Problem details → The lines to find are those in the entries that hold the word "sinh"; copy every one of them.
---
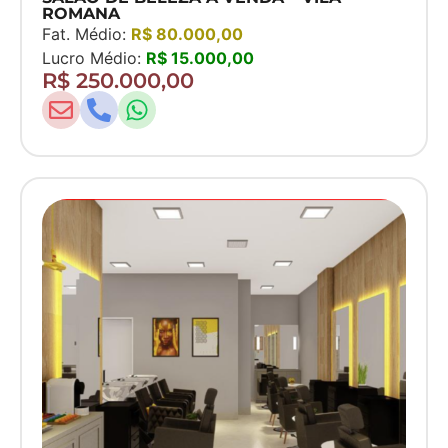
ROMANA
Fat. Médio:
R$ 80.000,00
Lucro Médio:
R$ 15.000,00
R$ 250.000,00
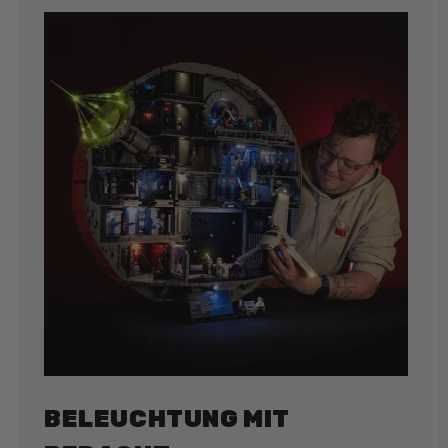
BELEUCHTUNG MIT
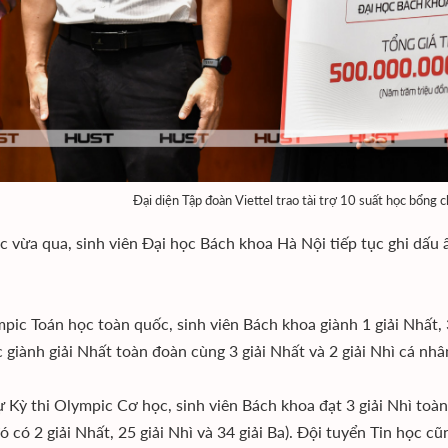
Đại diện Tập đoàn Viettel trao tài trợ 10 suất học bổng 
 vừa qua, sinh viên Đại học Bách khoa Hà Nội tiếp tục ghi dấu ấ
mpic Toán học toàn quốc, sinh viên Bách khoa giành 1 giải Nhất, 3
c giành giải Nhất toàn đoàn cùng 3 giải Nhất và 2 giải Nhì cá nhâ
 Kỳ thi Olympic Cơ học, sinh viên Bách khoa đạt 3 giải Nhì toàn
ó có 2 giải Nhất, 25 giải Nhì và 34 giải Ba). Đội tuyển Tin học c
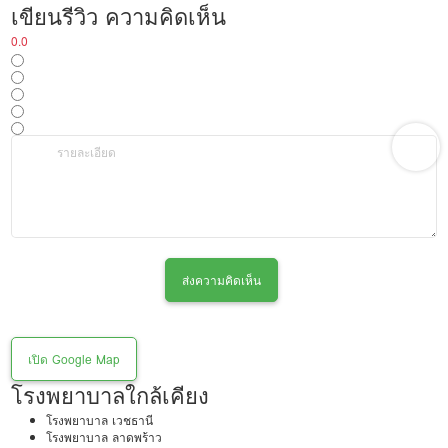
เขียนรีวิว ความคิดเห็น
0.0
ส่งความคิดเห็น
เปิด Google Map
โรงพยาบาลใกล้เคียง
โรงพยาบาล เวชธานี
โรงพยาบาล ลาดพร้าว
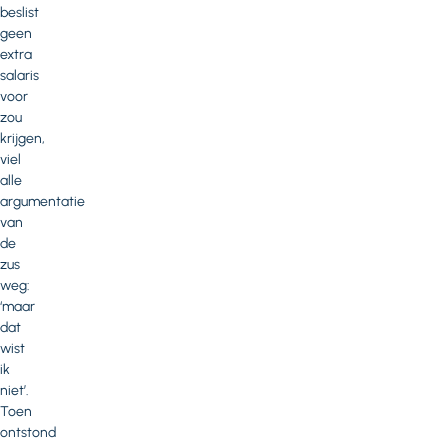
beslist
geen
extra
salaris
voor
zou
krijgen,
viel
alle
argumentatie
van
de
zus
weg:
‘maar
dat
wist
ik
niet’.
Toen
ontstond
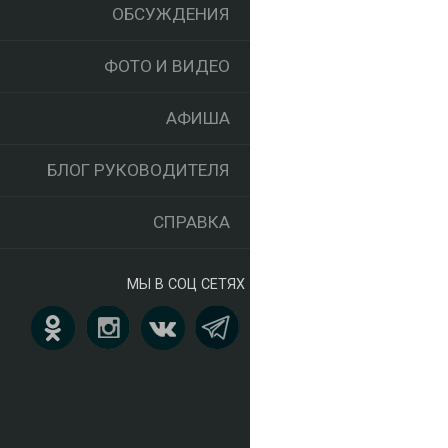
ОБСУЖДЕНИЯ
ФОТО И ВИДЕО
АФИША
БЛОГ РУКОВОДИТЕЛЯ
СПРАВКА
МЫ В СОЦ СЕТЯХ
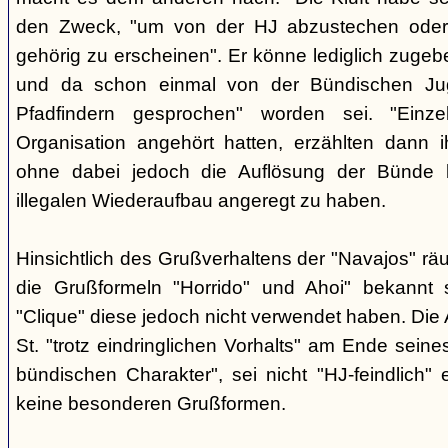
den Zweck, "um von der HJ abzustechen oder 
gehörig zu erscheinen". Er könne lediglich zugebe
und da schon einmal von der Bündischen Ju
Pfadfindern gesprochen" worden sei. "Einze
Organisation angehört hatten, erzählten dann ih
ohne dabei jedoch die Auflösung der Bünde b
illegalen Wiederaufbau angeregt zu haben.
Hinsichtlich des Grußverhaltens der "Navajos" räu
die Grußformeln "Horrido" und Ahoi" bekannt s
"Clique" diese jedoch nicht verwendet haben. Die 
St. "trotz eindringlichen Vorhalts" am Ende seine
bündischen Charakter", sei nicht "HJ-feindlich" e
keine besonderen Grußformen.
---
Written reply →
 vừa qua, sinh viên Đại học Bách khoa Hà Nội tiếp tục ghi dấu ấ
mpic Toán học toàn quốc, sinh viên Bách khoa giành 1 giải Nhất, 3
 Kỳ thi Olympic Cơ học, sinh viên Bách khoa đạt 3 giải Nhì toàn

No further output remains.